When my mum asked me "please don't drink tonight" because the night before I'd woken up everyone in the house trying to get into the car to get more alcohol, but because I had the wrong keys it wouldn't work. I was refering to myself as "we" and told my little sister that there were 2 other people in my head, and that she needed to help "us" because she was "unavoidably linked to the mafia". That was a freaky night. I have no memory of it at all. I had taken stilnox sleeping tablets that night also. My sister can laugh about it now, but imagine how scary it would be to have your big sister tell you there were 2 other people in her head - apparently, when she asked who they were, I said one of them was a bit of an idiot but "we've known him a long time so he's ok".

When I woke up after a black out at a friends house and realised I'd wet myself from being so drunk.

So many moments.

Kellye C 08-04-2008 05:51 PM

Oh crap I forgot about the whole peeing the bed thing. Nice!!!!

Thank God for sobriety! How you coming along with it ForeverDecember?

Kellye

arieswoman 08-04-2008 07:36 PM

What a great thread! I knew when I left my two small children asleep in bed and drove to the supermarket at 11 pm because I finished my bottle of wine and I just HAD to have vodka! And I was a social worker for Child Protective Services as my career!!!

And then I started running across the street first thing in the morning to the convenience store, telling my kids I was going to buy them doughnuts - just an excuse, because I HAD to drink. I couldn't even wait for the clerk to unlock the refrigerator at 6 am where the booze was kept! I just grabbed a warm bottle of the expensive stuff off the shelf. Morning shakes, nausea...then I became a maintenance drinker. Had to drink all day long. But it didn't even get me buzzed or drunk anymore. My body just needed it.

Dropping my kids off at school at 8 am and going straight to one of 3 stores(which I rotated so they wouldn't think I was an alcoholic!) to buy wine. I'd also have to buy other stuff, just to make it look like I hadn't just come in there specifically for the alcohol at 8 am!

I am SOOOOOO glad those days are over! It was hell on earth, literally!

Ugh!

LadyInRed 08-05-2008 02:00 AM

I'm one of those drinkers who generally would wait until after 9 p.m. to hit the beer (usually a 6 pack of tallboys), and almost always alone - although I've had friends who are very heavy drinkers I'd want to be by myself to "indulge". After losing my job 3 months ago, I started slugging down expensive whiskey with the beer every single night, but as my money dwindled it quickly became cheap liquor and cheap beer. I can't believe how patient my boyfriend has been. We've had a house together for a year now, and the most he ever says is "you're drinking every night now, aren't you?". He was a problem drinker in the 90's but somehow lost all interest in it after getting a DUI over 10 years ago before we met.

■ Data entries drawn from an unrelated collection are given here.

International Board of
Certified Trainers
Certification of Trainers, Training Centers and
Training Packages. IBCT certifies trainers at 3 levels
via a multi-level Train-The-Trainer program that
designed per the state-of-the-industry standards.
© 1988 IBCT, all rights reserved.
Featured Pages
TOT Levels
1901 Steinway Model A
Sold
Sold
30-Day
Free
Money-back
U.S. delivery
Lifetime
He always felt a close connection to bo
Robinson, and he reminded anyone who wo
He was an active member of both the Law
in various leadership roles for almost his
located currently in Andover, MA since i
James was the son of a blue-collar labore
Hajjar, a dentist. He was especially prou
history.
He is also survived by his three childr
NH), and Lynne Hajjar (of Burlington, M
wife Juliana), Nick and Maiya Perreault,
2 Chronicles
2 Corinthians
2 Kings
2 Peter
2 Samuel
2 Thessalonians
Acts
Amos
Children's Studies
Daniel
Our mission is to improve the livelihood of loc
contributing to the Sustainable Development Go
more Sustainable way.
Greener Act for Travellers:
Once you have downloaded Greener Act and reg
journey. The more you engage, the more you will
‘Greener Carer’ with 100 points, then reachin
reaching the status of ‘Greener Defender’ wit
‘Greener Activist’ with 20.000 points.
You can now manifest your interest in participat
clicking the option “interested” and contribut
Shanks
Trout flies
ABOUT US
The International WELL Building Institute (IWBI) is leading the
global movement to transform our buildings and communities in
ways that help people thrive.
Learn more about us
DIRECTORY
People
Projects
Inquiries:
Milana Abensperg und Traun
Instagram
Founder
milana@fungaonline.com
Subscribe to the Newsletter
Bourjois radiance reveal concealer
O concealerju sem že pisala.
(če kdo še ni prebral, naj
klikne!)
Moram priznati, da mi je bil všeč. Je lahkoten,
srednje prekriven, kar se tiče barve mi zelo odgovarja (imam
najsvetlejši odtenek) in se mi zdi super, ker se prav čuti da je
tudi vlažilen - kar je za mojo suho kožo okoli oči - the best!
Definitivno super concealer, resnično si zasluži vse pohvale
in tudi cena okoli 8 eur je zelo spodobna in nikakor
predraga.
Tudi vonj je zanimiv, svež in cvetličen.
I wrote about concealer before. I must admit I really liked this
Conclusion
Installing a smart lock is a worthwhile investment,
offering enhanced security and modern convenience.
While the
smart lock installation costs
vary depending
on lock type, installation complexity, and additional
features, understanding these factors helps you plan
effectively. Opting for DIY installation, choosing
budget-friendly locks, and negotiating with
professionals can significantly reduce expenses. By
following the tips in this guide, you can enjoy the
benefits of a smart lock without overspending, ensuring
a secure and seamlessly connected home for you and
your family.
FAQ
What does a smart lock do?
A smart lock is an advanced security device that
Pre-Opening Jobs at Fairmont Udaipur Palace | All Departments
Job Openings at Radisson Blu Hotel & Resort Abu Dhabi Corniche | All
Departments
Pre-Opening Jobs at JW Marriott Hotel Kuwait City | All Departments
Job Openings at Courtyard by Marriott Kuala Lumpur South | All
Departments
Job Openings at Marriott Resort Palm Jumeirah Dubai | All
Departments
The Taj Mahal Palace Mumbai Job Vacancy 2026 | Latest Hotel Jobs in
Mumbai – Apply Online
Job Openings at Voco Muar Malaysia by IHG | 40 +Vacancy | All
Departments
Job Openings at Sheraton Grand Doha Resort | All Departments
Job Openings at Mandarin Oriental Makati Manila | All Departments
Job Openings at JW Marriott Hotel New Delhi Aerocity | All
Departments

I am disgusted with myself, always tired and rundown/ hungover, have no interest in intimacy, depressed, unable to keep a clean house anymore and even simple things like laundry, anxious, overwhelmed, scared of dying, terrified of getting us evicted if I don't secure employment very soon, and all the secrecy eats at me. There's a chance to pull out of this hole if I get sober now. This is my 2nd night without alcohol, and I'm having slight shakes and chills. I'm slugging down water and hoping that I'm not still shaking on Thursday and Friday, because I have job interviews on both days. Sorry, didn't mean to write a book - but it's 4:00 a.m. and I haven't been able to sleep all night. Thanks for listening.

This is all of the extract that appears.